車のエンブレムデザインは、時代とともに変わりゆくものです。一方で、デザインは変わってもエンブレムの役割は変わりません。そこで今回は、エンブレムの役割とデザインの変化について、トヨタ自動車の例を挙げながら解説を行います。
車のエンブレムに秘められた想い
自動車のボンネットやフロントグリルでキラリと輝くエンブレム。
車のエンブレムは、その車がどんな車であるのかを示しているものです。
大抵のクルマには自動車メーカーのシンボルとも言えるロゴマークが配置されていますが、車種によっては専用のエンブレムが用意されることも。
今回は、そんなエンブレムに込められたメーカーの想いを、トヨタ自動車を例に紐解いていきたいと思います。
エンブレムは時代とともに変化する
現在のトヨタのエンブレムは、1989年に会社創立50周年記念に発表されたエンブレムです。
遠くからでも「トヨタのクルマ」だとわかること、そして他メーカーのクルマと並んだときに、いっそう輝いて見えるような強い個性があることをテーマにデザインされ、企画から約5年もかけて生み出された一大プロジェクトでした。
左右対称に組み合わされた3つの楕円は、トヨタの頭文字にあたる『T』を表すと同時に、クルマの象徴的な部品とも言えるステアリングホイールも表しています。
また、外環の楕円はトヨタを取り巻く”世界”をイメージしているそうで、言われてみればモルワイデ図法のような形をしています。
この頃からすでに、トヨタ自動車は海外での認知度も高まっていた為、その点も考慮したエンブレム作りが重要であると考えられました。

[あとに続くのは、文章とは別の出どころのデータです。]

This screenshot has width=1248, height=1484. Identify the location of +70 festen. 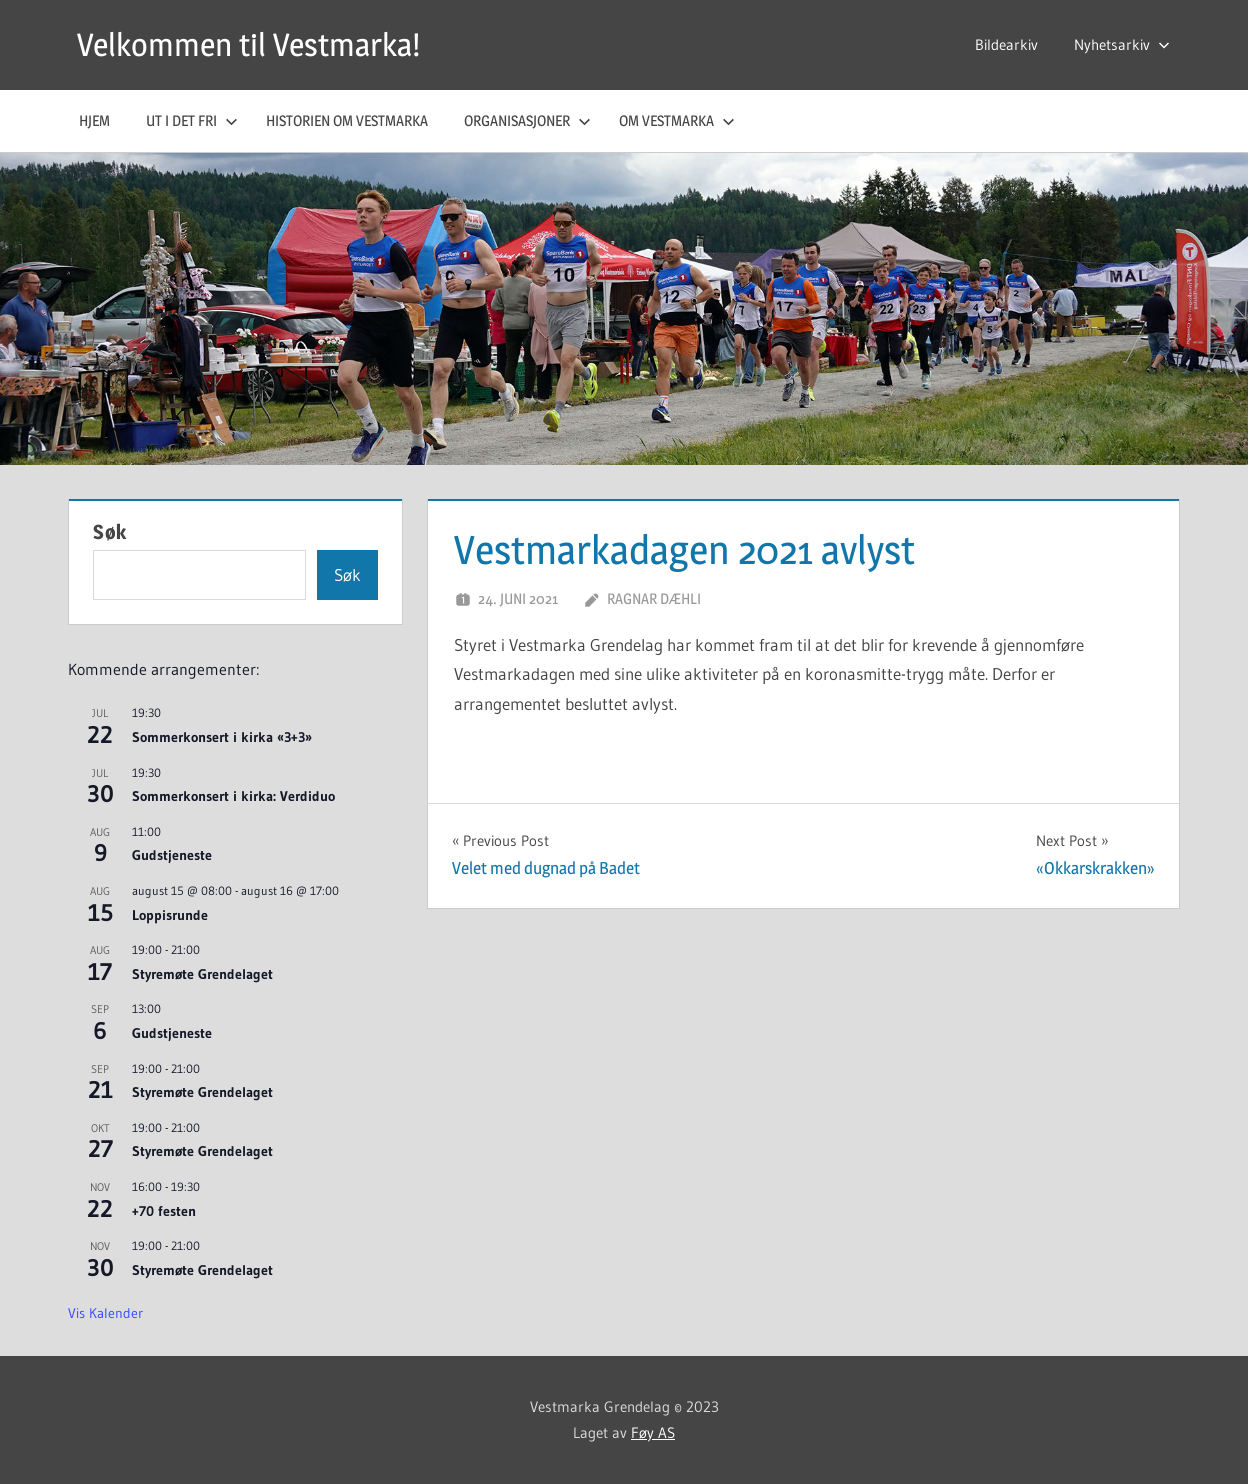
(164, 1211).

楕円を描く線の太さに強弱があるのは、毛筆からヒントを得たそうで、グローバルに世界各地で使われながらも、日本らしさを感じられて存在感のあるマークを目指したそうです。
ちなみに、会社創立当初の1935年は、まだ”トヨタ”ではなく豊田(とよだ)自動織機製作所の自動車部という扱いだったので、その点をローマ字のTOYODAで表しており、デザインももっと角ばっていました。
82年前の今日、カタカナの「トヨタ」を円で囲んだ旧トヨタマークが採用されました。
先代ロゴへの感謝を忘れずに、今日一日はTwitterアイコンを旧マークへ変更いたします!#トヨタ #toyota pic.twitter.com/s5HBt9V14r
— トヨタ自動車株式会社 (@TOYOTA_PR) September 25, 2018
その翌年の1936年に一般公募され、カタカナの”トヨタ”を丸で囲んだマークが採用されて、上掲のマークに変わるまで、53年もの間、社章として親しまれます。
ちなみにトヨダからトヨタへとなった背景には
1. 商業美術的に見て、濁点を付けないほうが、さわやかであり、言葉の調子(音の響き)も良い
2. 画数が8で縁起が良い
3. トヨダ(豊田)という人名から離れることにより、個人的企業から社会的存在への発展の意味を含める
という理由があるそうです。
クラウンのエンブレムの変遷
トヨタを代表する車種であるクラウン。
クラウンには初代からモデルチェンジの度に、専用の王冠エンブレムが装着されています。
初代クラウン(1955年)は、金色とワインレッドの「まさに王冠」といったエンブレム。
現在のように王冠のマークが図案化されるようになったのは、2代目クラウンからでした。
そして、トヨタ初のコネクティッドカーとしてデビューした現行の15代目(2018年)クラウンのエンブレムは、シルバーをベースに始動中は青色に光るギミックが施されています。
まとめ
エンブレムはその車がどこの自動車メーカーの製品であるかを示すものであることは、昔から変わりません。
しかしデザインは時代のトレンドなどに影響を受けて変わるもの。
近い将来、各自動車メーカーのエンブレムも新しいものが採用されるのでしょう。